_DATA IN THIS EXERCISE_
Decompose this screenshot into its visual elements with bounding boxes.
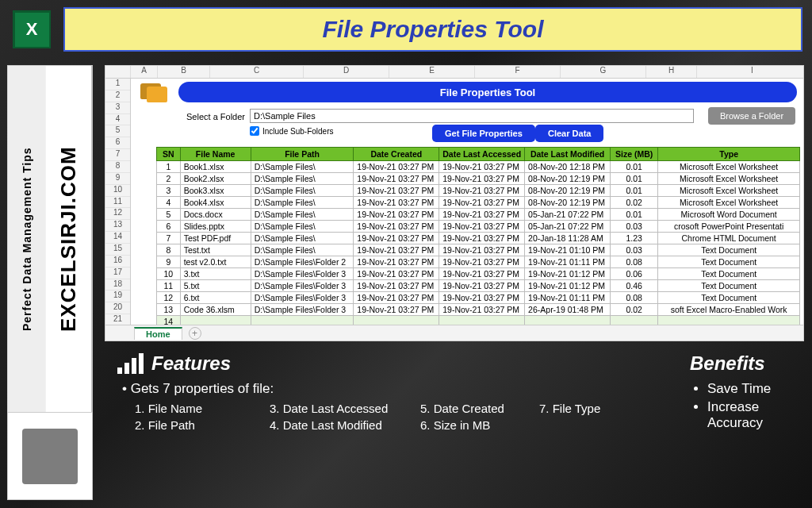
table-cell[interactable]: 19-Nov-21 03:27 PM (439, 221, 525, 233)
table-cell[interactable]: 19-Nov-21 03:27 PM (354, 280, 439, 292)
table-cell[interactable]: 19-Nov-21 03:27 PM (354, 304, 439, 316)
table-row[interactable]: 13Code 36.xlsmD:\Sample Files\Folder 319… (157, 304, 800, 316)
table-cell[interactable]: 8 (157, 244, 181, 256)
table-row[interactable]: 5Docs.docxD:\Sample Files\19-Nov-21 03:2… (157, 209, 800, 221)
table-cell[interactable]: 1.23 (610, 233, 657, 244)
new-sheet-button[interactable]: + (189, 327, 201, 340)
table-row[interactable]: 6Slides.pptxD:\Sample Files\19-Nov-21 03… (157, 221, 800, 233)
col-D[interactable]: D (304, 66, 389, 78)
table-cell[interactable]: Book3.xlsx (180, 185, 251, 197)
table-cell[interactable]: Text Document (658, 244, 800, 256)
table-cell[interactable]: 20-Jan-18 11:28 AM (525, 233, 611, 244)
tab-home[interactable]: Home (134, 327, 182, 340)
table-cell[interactable]: D:\Sample Files\ (251, 233, 354, 244)
table-cell[interactable]: D:\Sample Files\Folder 3 (251, 292, 354, 304)
row-header[interactable]: 13 (105, 220, 130, 232)
table-row[interactable]: 9test v2.0.txtD:\Sample Files\Folder 219… (157, 256, 800, 268)
file-properties-table[interactable]: SNFile NameFile PathDate CreatedDate Las… (156, 147, 800, 340)
table-cell[interactable]: 4 (157, 197, 181, 209)
table-cell[interactable]: 19-Nov-21 03:27 PM (439, 256, 525, 268)
table-cell[interactable]: D:\Sample Files\ (251, 173, 354, 185)
table-cell[interactable]: 0.01 (610, 209, 657, 221)
table-cell[interactable]: D:\Sample Files\Folder 3 (251, 268, 354, 280)
table-cell[interactable]: 19-Nov-21 01:11 PM (525, 292, 611, 304)
table-cell[interactable]: 19-Nov-21 03:27 PM (354, 268, 439, 280)
table-cell[interactable]: 19-Nov-21 03:27 PM (439, 292, 525, 304)
table-cell[interactable]: Test PDF.pdf (180, 233, 251, 244)
table-cell[interactable]: 19-Nov-21 03:27 PM (439, 280, 525, 292)
table-cell[interactable]: 0.03 (610, 221, 657, 233)
table-cell[interactable]: 9 (157, 256, 181, 268)
row-header[interactable]: 20 (105, 302, 130, 314)
table-header-cell[interactable]: Date Last Accessed (439, 148, 525, 161)
table-cell[interactable]: 19-Nov-21 03:27 PM (354, 185, 439, 197)
col-E[interactable]: E (389, 66, 475, 78)
table-cell[interactable]: 0.02 (610, 197, 657, 209)
table-row[interactable]: 8Test.txtD:\Sample Files\19-Nov-21 03:27… (157, 244, 800, 256)
table-cell[interactable]: 0.03 (610, 244, 657, 256)
row-header[interactable]: 9 (105, 173, 130, 185)
table-cell[interactable]: 19-Nov-21 03:27 PM (354, 161, 439, 173)
table-cell[interactable]: Microsoft Excel Worksheet (658, 173, 800, 185)
table-cell[interactable]: Book2.xlsx (180, 173, 251, 185)
table-cell[interactable]: 0.01 (610, 161, 657, 173)
table-cell[interactable]: 19-Nov-21 03:27 PM (439, 268, 525, 280)
row-header[interactable]: 11 (105, 197, 130, 209)
row-header[interactable]: 18 (105, 279, 130, 291)
table-cell[interactable]: 19-Nov-21 03:27 PM (354, 292, 439, 304)
row-header[interactable]: 17 (105, 267, 130, 279)
row-header[interactable]: 14 (105, 232, 130, 244)
row-header[interactable]: 15 (105, 244, 130, 256)
table-header-cell[interactable]: Size (MB) (610, 148, 657, 161)
table-cell[interactable]: 2 (157, 173, 181, 185)
row-header[interactable]: 2 (105, 90, 130, 102)
table-cell[interactable]: 19-Nov-21 03:27 PM (354, 221, 439, 233)
table-cell[interactable]: D:\Sample Files\ (251, 244, 354, 256)
table-cell[interactable]: D:\Sample Files\Folder 3 (251, 304, 354, 316)
table-cell[interactable]: Text Document (658, 292, 800, 304)
table-cell[interactable]: Microsoft Word Document (658, 209, 800, 221)
table-cell[interactable]: D:\Sample Files\ (251, 209, 354, 221)
row-header[interactable]: 8 (105, 161, 130, 173)
table-cell[interactable]: 0.08 (610, 292, 657, 304)
table-cell[interactable]: 6 (157, 221, 181, 233)
table-cell[interactable]: 12 (157, 292, 181, 304)
table-cell[interactable]: 0.46 (610, 280, 657, 292)
table-cell[interactable]: Book1.xlsx (180, 161, 251, 173)
table-cell[interactable]: 13 (157, 304, 181, 316)
table-cell[interactable]: D:\Sample Files\Folder 3 (251, 280, 354, 292)
table-cell[interactable]: 5.txt (180, 280, 251, 292)
table-cell[interactable]: 08-Nov-20 12:19 PM (525, 173, 611, 185)
table-cell[interactable]: Microsoft Excel Worksheet (658, 197, 800, 209)
table-cell[interactable]: 19-Nov-21 03:27 PM (354, 197, 439, 209)
table-cell[interactable]: Chrome HTML Document (658, 233, 800, 244)
browse-folder-button[interactable]: Browse a Folder (708, 107, 795, 125)
table-cell[interactable]: 08-Nov-20 12:19 PM (525, 197, 611, 209)
table-header-cell[interactable]: SN (157, 148, 181, 161)
table-cell[interactable]: 19-Nov-21 03:27 PM (354, 244, 439, 256)
get-file-properties-button[interactable]: Get File Properties (432, 125, 535, 142)
table-row[interactable]: 7Test PDF.pdfD:\Sample Files\19-Nov-21 0… (157, 233, 800, 244)
row-header[interactable]: 12 (105, 208, 130, 220)
table-cell[interactable]: Text Document (658, 280, 800, 292)
table-cell[interactable]: 05-Jan-21 07:22 PM (525, 221, 611, 233)
table-cell[interactable]: 10 (157, 268, 181, 280)
table-cell[interactable]: 19-Nov-21 01:12 PM (525, 280, 611, 292)
table-cell[interactable]: D:\Sample Files\ (251, 221, 354, 233)
table-cell[interactable]: D:\Sample Files\Folder 2 (251, 256, 354, 268)
table-row[interactable]: 115.txtD:\Sample Files\Folder 319-Nov-21… (157, 280, 800, 292)
table-header-cell[interactable]: Type (658, 148, 800, 161)
table-cell[interactable]: 19-Nov-21 03:27 PM (439, 161, 525, 173)
table-cell[interactable]: 19-Nov-21 03:27 PM (439, 185, 525, 197)
table-cell[interactable]: 19-Nov-21 01:11 PM (525, 256, 611, 268)
table-cell[interactable]: 19-Nov-21 03:27 PM (354, 256, 439, 268)
table-row[interactable]: 4Book4.xlsxD:\Sample Files\19-Nov-21 03:… (157, 197, 800, 209)
table-cell[interactable]: Docs.docx (180, 209, 251, 221)
col-F[interactable]: F (475, 66, 561, 78)
table-cell[interactable]: 05-Jan-21 07:22 PM (525, 209, 611, 221)
row-header[interactable]: 19 (105, 291, 130, 302)
table-cell[interactable]: Slides.pptx (180, 221, 251, 233)
include-subfolders-checkbox[interactable]: Include Sub-Folders (250, 126, 334, 136)
table-cell[interactable]: 08-Nov-20 12:19 PM (525, 185, 611, 197)
table-cell[interactable]: 19-Nov-21 03:27 PM (439, 209, 525, 221)
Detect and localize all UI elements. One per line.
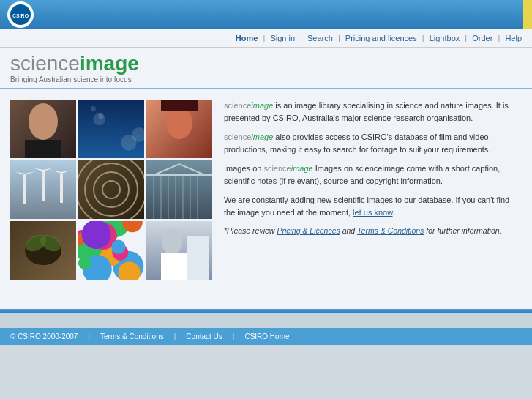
nav-sep-2: | [300,34,304,42]
brand-image-2: image [251,133,273,141]
nav-sep-4: | [422,34,427,42]
caption-text: Images on scienceimage Images on science… [224,164,500,185]
footer: © CSIRO 2000-2007 | Terms & Conditions |… [0,328,532,345]
grid-image-6 [146,160,212,219]
brand-science-1: science [224,101,251,110]
nav-help[interactable]: Help [505,34,522,42]
top-yellow-accent [523,0,532,29]
grid-image-8 [78,221,144,280]
site-title: scienceimage [10,53,522,74]
footer-sep-2: | [174,332,176,340]
nav-pricing[interactable]: Pricing and licences [345,34,417,42]
grid-image-4 [10,160,76,219]
nav-lightbox[interactable]: Lightbox [430,34,460,42]
nav-sep-5: | [465,34,469,42]
svg-text:CSIRO: CSIRO [12,13,29,18]
main-content: scienceimage is an image library special… [0,89,532,309]
footer-sep-1: | [88,332,90,340]
footer-csiro-link[interactable]: CSIRO Home [244,332,289,340]
nav-sep-1: | [263,34,267,42]
grid-image-5 [78,160,144,219]
grid-image-3 [146,100,212,158]
csiro-logo: CSIRO [7,1,34,28]
footer-terms-link[interactable]: Terms & Conditions [100,332,164,340]
nav-sep-6: | [498,34,502,42]
grid-image-2 [78,100,144,158]
mid-spacer [0,313,532,328]
terms-link[interactable]: Terms & Conditions [357,226,424,235]
nav-home[interactable]: Home [236,34,258,42]
adding-text: We are constantly adding new scientific … [224,195,509,217]
review-note: *Please review Pricing & Licences and Te… [224,225,522,237]
nav-order[interactable]: Order [472,34,492,42]
nav-search[interactable]: Search [307,34,333,42]
brand-science-2: science [224,133,251,141]
top-bar: CSIRO [0,0,532,29]
let-us-know-link[interactable]: let us know [353,208,392,217]
adding-para: We are constantly adding new scientific … [224,194,522,218]
grid-image-9 [146,221,212,280]
site-tagline: Bringing Australian science into focus [10,75,522,83]
video-para: scienceimage also provides access to CSI… [224,131,522,155]
grid-image-1 [10,100,76,158]
image-grid [10,100,212,299]
caption-para: Images on scienceimage Images on science… [224,163,522,187]
footer-contact-link[interactable]: Contact Us [186,332,222,340]
site-title-image: image [80,52,139,75]
site-title-science: science [10,52,80,75]
grid-image-7 [10,221,76,280]
header: scienceimage Bringing Australian science… [0,48,532,89]
footer-sep-3: | [233,332,235,340]
copyright-text: © CSIRO 2000-2007 [10,332,78,340]
intro-para: scienceimage is an image library special… [224,100,522,124]
nav-bar: Home | Sign in | Search | Pricing and li… [0,29,532,48]
pricing-link[interactable]: Pricing & Licences [277,226,340,235]
brand-image-1: image [251,101,273,110]
nav-signin[interactable]: Sign in [270,34,295,42]
text-content: scienceimage is an image library special… [224,100,522,299]
nav-sep-3: | [338,34,342,42]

_WHAT IS EXPECTED_
Please count the lines in the material above that hold "Microsoft", and state only the number.

_EXERCISE RESPONSE_
3